▶ EXERCISE BRIEF: The answer is the data below, repeated exactly, with no pictures included.

Document layout detection data

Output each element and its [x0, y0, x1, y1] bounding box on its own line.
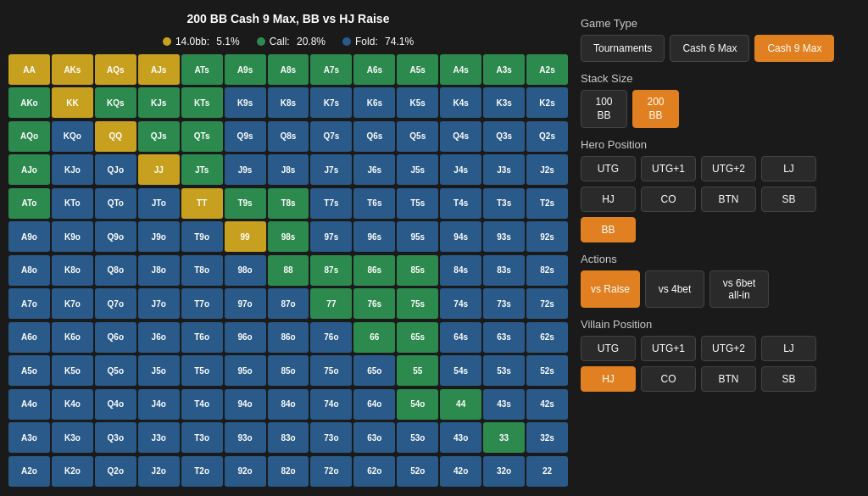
- cell-AKo[interactable]: AKo: [8, 87, 50, 118]
- cell-JJ[interactable]: JJ: [138, 154, 180, 185]
- cell-K9o[interactable]: K9o: [52, 221, 93, 252]
- cell-93s[interactable]: 93s: [483, 221, 525, 252]
- cell-83o[interactable]: 83o: [268, 422, 309, 453]
- cell-96s[interactable]: 96s: [353, 221, 395, 252]
- cell-62o[interactable]: 62o: [353, 456, 395, 487]
- cell-A3o[interactable]: A3o: [8, 422, 50, 453]
- cell-82o[interactable]: 82o: [268, 456, 309, 487]
- btn-vs-6bet[interactable]: vs 6betall-in: [709, 270, 769, 308]
- cell-43s[interactable]: 43s: [483, 389, 525, 420]
- cell-65s[interactable]: 65s: [397, 322, 438, 353]
- cell-22[interactable]: 22: [526, 456, 568, 487]
- cell-J8o[interactable]: J8o: [138, 255, 180, 286]
- btn-200bb[interactable]: 200BB: [632, 90, 679, 128]
- cell-87s[interactable]: 87s: [310, 255, 352, 286]
- cell-72o[interactable]: 72o: [310, 456, 352, 487]
- cell-Q5s[interactable]: Q5s: [397, 121, 438, 152]
- cell-JTs[interactable]: JTs: [181, 154, 223, 185]
- cell-Q8o[interactable]: Q8o: [95, 255, 136, 286]
- cell-63s[interactable]: 63s: [483, 322, 525, 353]
- cell-K5o[interactable]: K5o: [52, 355, 93, 386]
- cell-J9o[interactable]: J9o: [138, 221, 180, 252]
- cell-95s[interactable]: 95s: [397, 221, 438, 252]
- cell-A8s[interactable]: A8s: [268, 54, 309, 85]
- cell-K3o[interactable]: K3o: [52, 422, 93, 453]
- cell-QJo[interactable]: QJo: [95, 154, 136, 185]
- cell-K7s[interactable]: K7s: [310, 87, 352, 118]
- cell-83s[interactable]: 83s: [483, 255, 525, 286]
- cell-A8o[interactable]: A8o: [8, 255, 50, 286]
- cell-K8o[interactable]: K8o: [52, 255, 93, 286]
- cell-Q3o[interactable]: Q3o: [95, 422, 136, 453]
- cell-Q4s[interactable]: Q4s: [440, 121, 481, 152]
- cell-73s[interactable]: 73s: [483, 288, 525, 319]
- cell-A3s[interactable]: A3s: [483, 54, 525, 85]
- cell-QJs[interactable]: QJs: [138, 121, 180, 152]
- cell-A4s[interactable]: A4s: [440, 54, 481, 85]
- btn-hero-sb[interactable]: SB: [761, 187, 816, 212]
- cell-ATo[interactable]: ATo: [8, 188, 50, 219]
- btn-hero-utg[interactable]: UTG: [581, 156, 636, 181]
- cell-42s[interactable]: 42s: [526, 389, 568, 420]
- btn-cash9max[interactable]: Cash 9 Max: [754, 35, 834, 62]
- cell-J3s[interactable]: J3s: [483, 154, 525, 185]
- cell-76o[interactable]: 76o: [310, 322, 352, 353]
- cell-AJo[interactable]: AJo: [8, 154, 50, 185]
- cell-KQo[interactable]: KQo: [52, 121, 93, 152]
- cell-Q2o[interactable]: Q2o: [95, 456, 136, 487]
- cell-J2o[interactable]: J2o: [138, 456, 180, 487]
- btn-villain-utg[interactable]: UTG: [581, 336, 636, 361]
- btn-tournaments[interactable]: Tournaments: [581, 35, 665, 62]
- cell-66[interactable]: 66: [353, 322, 395, 353]
- cell-82s[interactable]: 82s: [526, 255, 568, 286]
- btn-vs-raise[interactable]: vs Raise: [581, 270, 640, 308]
- cell-95o[interactable]: 95o: [225, 355, 266, 386]
- cell-A2o[interactable]: A2o: [8, 456, 50, 487]
- cell-96o[interactable]: 96o: [225, 322, 266, 353]
- btn-100bb[interactable]: 100BB: [581, 90, 627, 128]
- cell-J4s[interactable]: J4s: [440, 154, 481, 185]
- cell-A9s[interactable]: A9s: [225, 54, 266, 85]
- btn-villain-lj[interactable]: LJ: [761, 336, 816, 361]
- btn-villain-co[interactable]: CO: [641, 366, 696, 392]
- cell-52o[interactable]: 52o: [397, 456, 438, 487]
- btn-hero-hj[interactable]: HJ: [581, 187, 636, 212]
- cell-54o[interactable]: 54o: [397, 389, 438, 420]
- cell-65o[interactable]: 65o: [353, 355, 395, 386]
- cell-32s[interactable]: 32s: [526, 422, 568, 453]
- cell-K7o[interactable]: K7o: [52, 288, 93, 319]
- cell-42o[interactable]: 42o: [440, 456, 481, 487]
- btn-hero-utg1[interactable]: UTG+1: [641, 156, 696, 181]
- cell-KTs[interactable]: KTs: [181, 87, 223, 118]
- cell-88[interactable]: 88: [268, 255, 309, 286]
- cell-A5o[interactable]: A5o: [8, 355, 50, 386]
- cell-J3o[interactable]: J3o: [138, 422, 180, 453]
- cell-K4o[interactable]: K4o: [52, 389, 93, 420]
- cell-K4s[interactable]: K4s: [440, 87, 481, 118]
- cell-K2o[interactable]: K2o: [52, 456, 93, 487]
- cell-J5o[interactable]: J5o: [138, 355, 180, 386]
- cell-KJs[interactable]: KJs: [138, 87, 180, 118]
- cell-T9s[interactable]: T9s: [225, 188, 266, 219]
- cell-KQs[interactable]: KQs: [95, 87, 136, 118]
- cell-43o[interactable]: 43o: [440, 422, 481, 453]
- cell-A5s[interactable]: A5s: [397, 54, 438, 85]
- cell-87o[interactable]: 87o: [268, 288, 309, 319]
- cell-84o[interactable]: 84o: [268, 389, 309, 420]
- cell-97o[interactable]: 97o: [225, 288, 266, 319]
- cell-AA[interactable]: AA: [8, 54, 50, 85]
- cell-Q7o[interactable]: Q7o: [95, 288, 136, 319]
- cell-Q4o[interactable]: Q4o: [95, 389, 136, 420]
- cell-98o[interactable]: 98o: [225, 255, 266, 286]
- cell-85s[interactable]: 85s: [397, 255, 438, 286]
- cell-QQ[interactable]: QQ: [95, 121, 136, 152]
- cell-72s[interactable]: 72s: [526, 288, 568, 319]
- cell-93o[interactable]: 93o: [225, 422, 266, 453]
- btn-hero-co[interactable]: CO: [641, 187, 696, 212]
- btn-cash6max[interactable]: Cash 6 Max: [670, 35, 749, 62]
- cell-AKs[interactable]: AKs: [52, 54, 93, 85]
- cell-T8s[interactable]: T8s: [268, 188, 309, 219]
- cell-86s[interactable]: 86s: [353, 255, 395, 286]
- cell-T5o[interactable]: T5o: [181, 355, 223, 386]
- cell-K3s[interactable]: K3s: [483, 87, 525, 118]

▶ EXERCISE RESPONSE:
Output each element and its [x0, y0, x1, y1] bounding box on its own line.
- cell-AKo[interactable]: AKo: [8, 87, 50, 118]
- cell-JJ[interactable]: JJ: [138, 154, 180, 185]
- cell-K9o[interactable]: K9o: [52, 221, 93, 252]
- cell-93s[interactable]: 93s: [483, 221, 525, 252]
- cell-83o[interactable]: 83o: [268, 422, 309, 453]
- cell-96s[interactable]: 96s: [353, 221, 395, 252]
- cell-62o[interactable]: 62o: [353, 456, 395, 487]
- cell-A3o[interactable]: A3o: [8, 422, 50, 453]
- cell-82o[interactable]: 82o: [268, 456, 309, 487]
- btn-vs-6bet[interactable]: vs 6betall-in: [709, 270, 769, 308]
- cell-43s[interactable]: 43s: [483, 389, 525, 420]
- cell-65s[interactable]: 65s: [397, 322, 438, 353]
- cell-22[interactable]: 22: [526, 456, 568, 487]
- cell-J8o[interactable]: J8o: [138, 255, 180, 286]
- btn-200bb[interactable]: 200BB: [632, 90, 679, 128]
- cell-87s[interactable]: 87s: [310, 255, 352, 286]
- cell-72o[interactable]: 72o: [310, 456, 352, 487]
- cell-Q5s[interactable]: Q5s: [397, 121, 438, 152]
- cell-JTs[interactable]: JTs: [181, 154, 223, 185]
- cell-Q8o[interactable]: Q8o: [95, 255, 136, 286]
- cell-63s[interactable]: 63s: [483, 322, 525, 353]
- cell-K5o[interactable]: K5o: [52, 355, 93, 386]
- cell-J9o[interactable]: J9o: [138, 221, 180, 252]
- cell-95s[interactable]: 95s: [397, 221, 438, 252]
- cell-A8s[interactable]: A8s: [268, 54, 309, 85]
- cell-K3o[interactable]: K3o: [52, 422, 93, 453]
- cell-QJo[interactable]: QJo: [95, 154, 136, 185]
- cell-K7s[interactable]: K7s: [310, 87, 352, 118]
- cell-83s[interactable]: 83s: [483, 255, 525, 286]
- cell-A8o[interactable]: A8o: [8, 255, 50, 286]
- cell-K8o[interactable]: K8o: [52, 255, 93, 286]
- cell-Q3o[interactable]: Q3o: [95, 422, 136, 453]
- cell-Q4s[interactable]: Q4s: [440, 121, 481, 152]
- cell-73s[interactable]: 73s: [483, 288, 525, 319]
- cell-A3s[interactable]: A3s: [483, 54, 525, 85]
- cell-QJs[interactable]: QJs: [138, 121, 180, 152]
- cell-A4s[interactable]: A4s: [440, 54, 481, 85]
- btn-hero-sb[interactable]: SB: [761, 187, 816, 212]
- cell-ATo[interactable]: ATo: [8, 188, 50, 219]
- btn-hero-utg[interactable]: UTG: [581, 156, 636, 181]
- cell-42s[interactable]: 42s: [526, 389, 568, 420]
- btn-cash9max[interactable]: Cash 9 Max: [754, 35, 834, 62]
- cell-J3s[interactable]: J3s: [483, 154, 525, 185]
- cell-76o[interactable]: 76o: [310, 322, 352, 353]
- cell-AJo[interactable]: AJo: [8, 154, 50, 185]
- cell-KQo[interactable]: KQo: [52, 121, 93, 152]
- cell-Q2o[interactable]: Q2o: [95, 456, 136, 487]
- cell-J2o[interactable]: J2o: [138, 456, 180, 487]
- btn-villain-utg[interactable]: UTG: [581, 336, 636, 361]
- btn-tournaments[interactable]: Tournaments: [581, 35, 665, 62]
- cell-66[interactable]: 66: [353, 322, 395, 353]
- cell-82s[interactable]: 82s: [526, 255, 568, 286]
- btn-vs-raise[interactable]: vs Raise: [581, 270, 640, 308]
- cell-95o[interactable]: 95o: [225, 355, 266, 386]
- cell-A2o[interactable]: A2o: [8, 456, 50, 487]
- cell-96o[interactable]: 96o: [225, 322, 266, 353]
- btn-100bb[interactable]: 100BB: [581, 90, 627, 128]
- cell-J4s[interactable]: J4s: [440, 154, 481, 185]
- cell-A9s[interactable]: A9s: [225, 54, 266, 85]
- btn-villain-lj[interactable]: LJ: [761, 336, 816, 361]
- btn-villain-co[interactable]: CO: [641, 366, 696, 392]
- cell-52o[interactable]: 52o: [397, 456, 438, 487]
- btn-hero-hj[interactable]: HJ: [581, 187, 636, 212]
- cell-54o[interactable]: 54o: [397, 389, 438, 420]
- cell-65o[interactable]: 65o: [353, 355, 395, 386]
- cell-32s[interactable]: 32s: [526, 422, 568, 453]
- cell-K7o[interactable]: K7o: [52, 288, 93, 319]
- cell-42o[interactable]: 42o: [440, 456, 481, 487]
- btn-hero-utg1[interactable]: UTG+1: [641, 156, 696, 181]
- cell-KTs[interactable]: KTs: [181, 87, 223, 118]
- cell-88[interactable]: 88: [268, 255, 309, 286]
- cell-A5o[interactable]: A5o: [8, 355, 50, 386]
- cell-J3o[interactable]: J3o: [138, 422, 180, 453]
- cell-K4o[interactable]: K4o: [52, 389, 93, 420]
- cell-K4s[interactable]: K4s: [440, 87, 481, 118]
- cell-K2o[interactable]: K2o: [52, 456, 93, 487]
- cell-J5o[interactable]: J5o: [138, 355, 180, 386]
- cell-KJs[interactable]: KJs: [138, 87, 180, 118]
- cell-T9s[interactable]: T9s: [225, 188, 266, 219]
- cell-KQs[interactable]: KQs: [95, 87, 136, 118]
- cell-43o[interactable]: 43o: [440, 422, 481, 453]
- cell-A5s[interactable]: A5s: [397, 54, 438, 85]
- cell-87o[interactable]: 87o: [268, 288, 309, 319]
- cell-84o[interactable]: 84o: [268, 389, 309, 420]
- cell-97o[interactable]: 97o: [225, 288, 266, 319]
- cell-AA[interactable]: AA: [8, 54, 50, 85]
- cell-Q7o[interactable]: Q7o: [95, 288, 136, 319]
- cell-Q4o[interactable]: Q4o: [95, 389, 136, 420]
- cell-98o[interactable]: 98o: [225, 255, 266, 286]
- cell-85s[interactable]: 85s: [397, 255, 438, 286]
- cell-QQ[interactable]: QQ: [95, 121, 136, 152]
- cell-72s[interactable]: 72s: [526, 288, 568, 319]
- cell-93o[interactable]: 93o: [225, 422, 266, 453]
- btn-hero-co[interactable]: CO: [641, 187, 696, 212]
- btn-cash6max[interactable]: Cash 6 Max: [670, 35, 749, 62]
- cell-AKs[interactable]: AKs: [52, 54, 93, 85]
- cell-T8s[interactable]: T8s: [268, 188, 309, 219]
- cell-86s[interactable]: 86s: [353, 255, 395, 286]
- cell-T5o[interactable]: T5o: [181, 355, 223, 386]
- cell-K3s[interactable]: K3s: [483, 87, 525, 118]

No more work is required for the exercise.